- Opening Delimiter -

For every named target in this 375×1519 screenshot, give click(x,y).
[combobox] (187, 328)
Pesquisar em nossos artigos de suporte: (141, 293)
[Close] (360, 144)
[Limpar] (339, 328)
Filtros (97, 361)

- Closing Delimiter -

What the task requires:
Nothing in the entries above should differ when you return them in full.

Answer to this problem:
For every named target in this 375×1519 screenshot, give click(x,y).
[combobox] (187, 328)
Pesquisar em nossos artigos de suporte: (141, 293)
[Close] (360, 144)
[Limpar] (339, 328)
Filtros (97, 361)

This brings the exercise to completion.